Excerpted data
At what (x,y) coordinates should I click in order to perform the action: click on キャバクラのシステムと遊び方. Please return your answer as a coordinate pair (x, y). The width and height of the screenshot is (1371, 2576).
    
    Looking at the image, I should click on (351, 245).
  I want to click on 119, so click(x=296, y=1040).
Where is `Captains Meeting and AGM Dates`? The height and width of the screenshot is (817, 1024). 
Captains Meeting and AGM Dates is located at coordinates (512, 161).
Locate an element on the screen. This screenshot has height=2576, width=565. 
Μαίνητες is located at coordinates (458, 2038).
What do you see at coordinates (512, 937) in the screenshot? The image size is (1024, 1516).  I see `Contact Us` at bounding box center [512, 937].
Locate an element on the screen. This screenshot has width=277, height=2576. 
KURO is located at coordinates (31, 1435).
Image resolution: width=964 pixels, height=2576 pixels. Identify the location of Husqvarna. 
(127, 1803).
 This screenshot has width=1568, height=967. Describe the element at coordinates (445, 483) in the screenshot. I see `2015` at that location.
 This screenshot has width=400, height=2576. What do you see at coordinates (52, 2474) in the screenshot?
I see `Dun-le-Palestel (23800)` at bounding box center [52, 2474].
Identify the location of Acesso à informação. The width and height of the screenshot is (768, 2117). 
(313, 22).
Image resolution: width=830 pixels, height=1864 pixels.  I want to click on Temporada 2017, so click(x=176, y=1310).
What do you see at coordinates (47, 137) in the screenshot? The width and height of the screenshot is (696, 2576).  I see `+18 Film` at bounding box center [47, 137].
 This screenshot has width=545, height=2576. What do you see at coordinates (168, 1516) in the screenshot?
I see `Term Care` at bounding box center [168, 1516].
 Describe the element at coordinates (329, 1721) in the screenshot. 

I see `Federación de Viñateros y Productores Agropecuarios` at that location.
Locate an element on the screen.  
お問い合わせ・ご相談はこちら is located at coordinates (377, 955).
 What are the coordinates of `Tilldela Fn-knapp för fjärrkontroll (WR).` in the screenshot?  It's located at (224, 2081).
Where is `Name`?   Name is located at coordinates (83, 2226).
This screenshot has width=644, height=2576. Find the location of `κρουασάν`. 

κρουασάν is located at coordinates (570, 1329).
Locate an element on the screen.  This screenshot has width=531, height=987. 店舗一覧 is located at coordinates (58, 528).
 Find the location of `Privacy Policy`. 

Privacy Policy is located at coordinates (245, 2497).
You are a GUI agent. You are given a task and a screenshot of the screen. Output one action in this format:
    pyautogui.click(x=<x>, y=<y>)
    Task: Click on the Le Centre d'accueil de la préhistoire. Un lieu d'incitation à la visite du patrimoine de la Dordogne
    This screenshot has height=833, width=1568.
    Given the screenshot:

What you should do
Find where "pyautogui.click(x=<x>, y=<y>)" occurs in the data, and please write out that line through the last line exactly, with nothing else.

Output below
    pyautogui.click(x=<x>, y=<y>)
    Task: Click on the Le Centre d'accueil de la préhistoire. Un lieu d'incitation à la visite du patrimoine de la Dordogne
    This screenshot has height=833, width=1568.
    Given the screenshot:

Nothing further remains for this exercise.